All posts by David Feng

Chinese Language Version of DavidFeng.com Arriving September 2016

With a fair bit of regret — I’m announcing the Chinese language versions (simplified and standard traditional script) will arrive with huge delays. After talking to language specialists I have realised that the Chinese I am using is either too official or too “non-professional”, as was told.

Whom do I really have to blame — the Chinese I have learnt in China was in essence forgotten when I landed in Switzerland in late 1988. (Thankfully, I picked them up again in intensive courses in 2000 through to late 2001.) I have been told many times that people would probably feel more “at home” in a presentation I did in English rather than one I tried in Chinese, even though I’ve done many similar events in Chinese. But for the public delivery factor, I’m defaulting back to English-only presentations with immediate effect. It’d be awful if my Chinese made no sense to you.

I know I’m going against the flow here. The thing is: in China, the way you look plays a very big role. (I wish this wasn’t the case, though.) If you look “non-Chinese”, a la Mark Zuckerberg, you giving even a three-minute speech in Chinese will be regarded as a gift from the lingo gods. If you look “Chinese”, you get the same treatment — if you pull it off in English.

And on that bit I am more than spooked. In 2009 I travelled with Twitter friends on trains around Beijing. Many passengers around us looked at the two of us in utter astonishment — these were two Chinese-looking people (one a Swiss citizen, the other a US citizen), talking in English. If they weren’t part of some secretive, foreign-funded plot to “do bad things to China”, they’d at least be very unpatriotic, so said the looks. From then onwards I’ve tried to play the “local card” by using Chinese whenever possible — only to be told, “Boy, this isn’t how we use Chinese here in China”.

I’m getting together Chinese professionals born-and-bred in China to help me with the Chinese sites. Until then it’s simply a case of — pretend these sites don’t come with a Chinese version. I’ll try to blank out pages but realise it’s not a censorship campaign — it’s just we write Chinese, even the basics, in a completely different way. If the Oyster machines have awful Chinese, that’s normal; it is one of the hardest languages to learn, both in terms of expressing ourselves, as well as the pronunciation and the characters. I have it harder as a “Chinese-looking” foreign passport holder. Reality is: to completely dispel any odd myths, I’ve been forced to resort to this measure of killing all sites in Chinese until it has been triple, even quadruple-checked, in Chinese by local experts. I’m also cutting down speaking opportunities in Chinese until I am quite sure that what goes into the mic is actually comprehensible to 1.3 billion.

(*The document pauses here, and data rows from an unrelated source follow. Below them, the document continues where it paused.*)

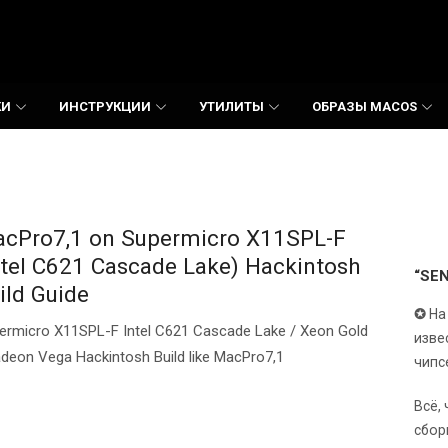
КИ
ИНСТРУКЦИИ
УТИЛИТЫ
ОБРАЗЫ MACOS
cPro7,1 on Supermicro X11SPL-F
ntel C621 Cascade Lake) Hackintosh
“SE
ild Guide
✪
На
ermicro X11SPL-F Intel C621 Cascade Lake / Xeon Gold
изве
adeon Vega Hackintosh Build like MacPro7,1
чипс
Всё,
сбор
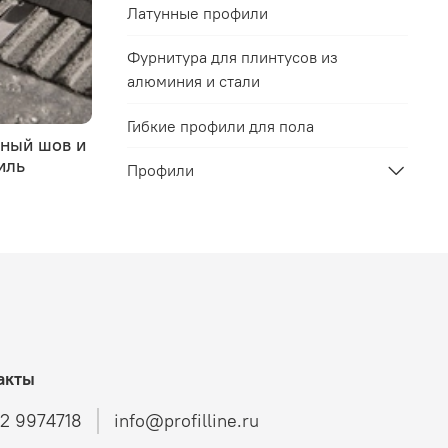
Латунные профили
Фурнитура для плинтусов из
алюминия и стали
Гибкие профили для пола
нный шов и
Устойчивость алюминиевого
иль
профиля к коррозии
Профили
25.08.2023
акты
12 9974718
info@profilline.ru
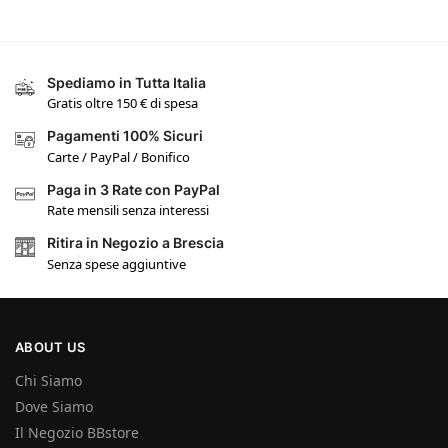
Spediamo in Tutta Italia
Gratis oltre 150 € di spesa
Pagamenti 100% Sicuri
Carte / PayPal / Bonifico
Paga in 3 Rate con PayPal
Rate mensili senza interessi
Ritira in Negozio a Brescia
Senza spese aggiuntive
ABOUT US
Chi Siamo
Dove Siamo
Il Negozio BBstore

It’s all very Swiss at the end of the day, really: if it’s not done to perfection, one prefers it was never done in the first place…

Oh and why September 2016? That’s 20 years after I first started coding for my first site (in English). I thought it’d make good timing…

Keyboard

Unhyped China, China City Directory, and More Planned for December 2014

I’m launching an entire content network which will also be partially centred on my ongoing research in media in China. All will launch in December 2014, ahead of an earlier scheduled date of January 2015.

  • Unhyped China will launch on 01 December 2014; on the same-day, I will also “soft-launch” the companion site, the China City Directory. Due to problems with the former Beijingology project, they will be “locked but regularly updated” wikis in the form of a regular WordPress blog. (What killed Beijingology was an eventual swarm of hackers that killed the network’s safety mechanisms.) The idea behind Unhyped China is that this is a site designed to inform you about “everything China” from a unique view, which is neither from government nor from “plain-vanilla” foreign media.
  • techblog86 features will launch on 08 December 2014, as well as key updates to the China-centric tech site. This will be very closely related to my China social media project.
  • The Chang’anjie Media Notebook and the associated remaining pages on changanjie.info will launch on 15 December 2014. This will form my personal centrepiece of my social media in China research project. At the same time, a new, similar-in-topic site will also launch; details are expected on this site soon.
  • Updates and improvements to my other blogs, including 8152blog.ch, That Building… and Chinglish Alert!, will all be completed by 22 December 2014.
  • Finally, the long-awaited relaunch of Tracking China is slated for 29 December 2014, as well as relatively complete content for the first-stage segments of the China City Directory.

Those who were previously familiar with the Beijingology project will find the train-related parts in Tracking China and everything else in the China City Directory.

No new blogs are expected to be launched in the forthcoming months, this being a lot of content planned already. There will also be updates planned with other sites I am working with, but which I do not own.